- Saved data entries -
☆ ☆ ☆ ☆
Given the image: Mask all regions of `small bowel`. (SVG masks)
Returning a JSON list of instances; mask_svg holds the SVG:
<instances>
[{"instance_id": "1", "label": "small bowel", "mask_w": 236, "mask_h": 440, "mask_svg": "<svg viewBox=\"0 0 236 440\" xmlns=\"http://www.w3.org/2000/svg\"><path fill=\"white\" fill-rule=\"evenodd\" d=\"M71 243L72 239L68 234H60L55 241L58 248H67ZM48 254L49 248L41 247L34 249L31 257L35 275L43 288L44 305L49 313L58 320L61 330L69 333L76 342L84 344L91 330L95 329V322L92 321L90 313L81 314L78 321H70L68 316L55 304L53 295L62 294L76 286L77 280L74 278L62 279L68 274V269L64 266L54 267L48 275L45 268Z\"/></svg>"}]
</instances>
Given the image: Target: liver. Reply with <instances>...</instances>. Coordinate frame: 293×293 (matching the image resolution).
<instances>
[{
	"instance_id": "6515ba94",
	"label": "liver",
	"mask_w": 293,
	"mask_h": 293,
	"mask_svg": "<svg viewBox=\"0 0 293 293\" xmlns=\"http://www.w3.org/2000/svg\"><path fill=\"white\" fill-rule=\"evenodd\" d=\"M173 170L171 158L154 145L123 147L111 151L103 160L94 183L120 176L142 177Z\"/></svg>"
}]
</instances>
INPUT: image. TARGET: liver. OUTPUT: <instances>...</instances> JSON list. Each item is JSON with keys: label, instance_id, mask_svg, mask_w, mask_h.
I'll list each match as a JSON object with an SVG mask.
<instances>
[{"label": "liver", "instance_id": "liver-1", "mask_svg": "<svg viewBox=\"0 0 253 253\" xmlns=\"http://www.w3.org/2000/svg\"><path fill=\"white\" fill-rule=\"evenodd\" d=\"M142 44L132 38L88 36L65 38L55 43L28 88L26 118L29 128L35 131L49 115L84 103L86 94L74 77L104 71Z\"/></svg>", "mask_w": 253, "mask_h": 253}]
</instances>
☆ ☆ ☆ ☆
- Required work -
Only the lines from the one containing "INPUT: image. TARGET: liver." through the last line of the entries above should be copied, exactly as written.

- Written reply -
INPUT: image. TARGET: liver. OUTPUT: <instances>...</instances> JSON list. Each item is JSON with keys: label, instance_id, mask_svg, mask_w, mask_h.
I'll list each match as a JSON object with an SVG mask.
<instances>
[{"label": "liver", "instance_id": "liver-1", "mask_svg": "<svg viewBox=\"0 0 253 253\" xmlns=\"http://www.w3.org/2000/svg\"><path fill=\"white\" fill-rule=\"evenodd\" d=\"M142 44L132 38L88 36L65 38L55 43L28 88L26 118L29 128L35 131L49 115L84 103L86 94L74 77L104 71Z\"/></svg>", "mask_w": 253, "mask_h": 253}]
</instances>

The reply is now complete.